Pheredyces has raised funds of only €25.6 million in France since it was incorporated in 2006, of which €12.6m since its IPO in 2021. It had a market value of €13.8 million in December 2022 before proposed strategic alliance with Erytech was announced.

  • Erytech had a cash flow of €38.8 million on 31 December 2022 (Erytech press release of 22 March 2023);

Pherecydes had a cash flow of €1 million on 31 December 2022, strengthened by a fundraising of €1.5 million partially subscribed by Auriga IV Bioseeds to allow the company to maintain its business activity until the merger is finalized (Pherecydes press release dated 30 March 2023).

If Pherecydes had not received the sum of €1.5 million, invested solely with a view to the merger with Erytech, Pherecydes would have lacked the financial resources to pursue its business activity.

Nothing would have prevented Erytech from considering a project to acquire Pherecydes that would serve its own interest and the interests of its shareholders based on a value of "one symbolic euro" or of considering another type of merger other than at a parity of 1 for 1, in particular by involving Erytech in the share capital of Pherecydes through a rights issue or through via the subscription of bonds convertible into shares issued by Pherecydes.

In the light of the above, there is no justification for choosing an equivalent value for Erytech and Pherecydes and no grounds for merging these two structures.

This is all the more true since this merger seems to been largely influenced by Auriga Partners, who is a shareholder of both Erytech and Pherecydes, in the interest of its own shareholding in Pherecydes.

  • Concerning the conflict of interests

In their joint press release of 15 February 2023, the two companies stressed that the transaction has the full support of the main shareholders of Erytech and Pherecydes, namely Auriga Partners (acting on behalf of Auriga Ventures III) on the Erytech side and of Elaia Partners (acting on behalf of Auriga IV Bioseeds) on the Pherecydes side.

Elaia Partners is headed by a former Auriga Partners executive, Mr. Franck Lescure, and has financially supported Pherecydes as its historical shareholder by contributing €660,000 to its IPO (Pherecydes press release of 2 February 2021), in a fundraising of €1 million in September 2022 (Pherecydes press release of 22 September 2022) and in its most recent fundraising in February 2023 of €747,000 (Pherecydes press release of 17 February 2023).

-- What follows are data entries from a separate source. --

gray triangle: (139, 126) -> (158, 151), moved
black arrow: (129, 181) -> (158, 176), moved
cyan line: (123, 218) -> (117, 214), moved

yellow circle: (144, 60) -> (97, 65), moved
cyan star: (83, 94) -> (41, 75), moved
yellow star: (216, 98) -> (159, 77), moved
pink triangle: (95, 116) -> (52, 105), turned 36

Elaia Partners' interest in participating in Pherecydes' latest fundraising could only have been driven with a view to entering into an alliance with Erytech, as revealed in the press releases of both companies.

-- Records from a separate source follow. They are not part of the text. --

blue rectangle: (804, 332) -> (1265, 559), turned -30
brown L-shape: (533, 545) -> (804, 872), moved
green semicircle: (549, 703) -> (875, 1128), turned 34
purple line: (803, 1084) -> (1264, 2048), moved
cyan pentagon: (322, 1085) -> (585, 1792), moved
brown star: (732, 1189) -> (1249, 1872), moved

Indeed, Pherecydes itself acknowledges that the last fundraising of €1.5 million, in which Elaia Partners contributed one half, provided it with "financial visibility until the completion of the merger planned for the end of the 1st half of 2023"; "the current level of cash flow allows Pherecydes Pharma to finance its cash requirements until the end of the first half of 2023, the date planned for the merger with Erytech" (Pherecydes' press release of 30 March 2023).

In other words, if the merger does not go ahead, Pherecydes will no longer have the financial resources to pursue its business activity as of 1st July 2023.

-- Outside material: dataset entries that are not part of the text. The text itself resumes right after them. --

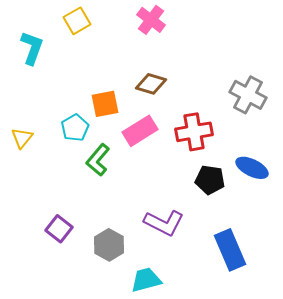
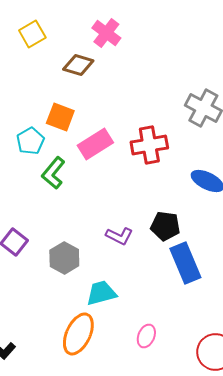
brown diamond: (151, 84) -> (78, 65), moved
orange square: (105, 104) -> (60, 117), turned 32
black pentagon: (210, 180) -> (165, 226), moved
purple L-shape: (164, 223) -> (119, 236), size x0.7

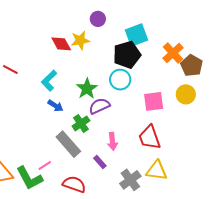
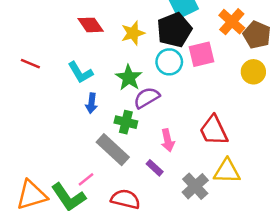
yellow star: (80, 40) -> (133, 33), moved
cyan L-shape: (49, 81) -> (80, 72), turned -70
pink square: (154, 101) -> (201, 54), moved
blue arrow: (55, 106) -> (92, 103), turned 70
green cross: (81, 123) -> (126, 122), turned -36

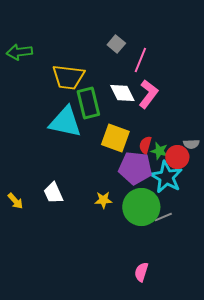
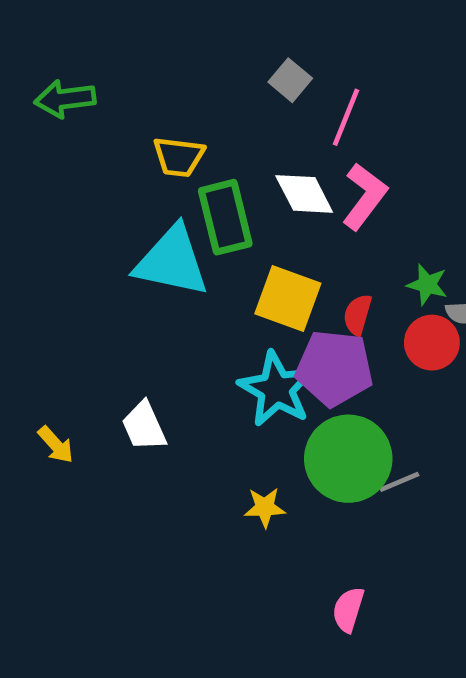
yellow trapezoid: (68, 77) -> (179, 157), size x0.7
green star: (159, 151) -> (427, 285), moved
cyan star: (166, 177) -> (276, 389), moved
yellow star: (103, 200) -> (265, 507), moved

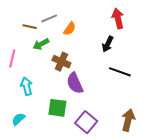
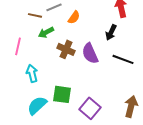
purple semicircle: (75, 83) -> (90, 53), moved
cyan semicircle: (18, 119) -> (37, 105), moved, size x1.5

Pherecydes shareholders therefore wish to proceed with this merger with Erytech in order to benefit from its cash flow.

It is therefore clear that the merger with Erytech based on an equivalent value of the two companies is in the sole interest of Pherecydes shareholders, that it disadvantages Erytech shareholders and that it solely benefits the management team of Pherecydes and Auriga Partners, Elaia Partners and the funds that the latter two companies manage through Monsieur Franck Lescure.

This constitutes a major conflict of interest which highlights a lack of loyalty and ethics towards the shareholders of Erytech in the management of the company.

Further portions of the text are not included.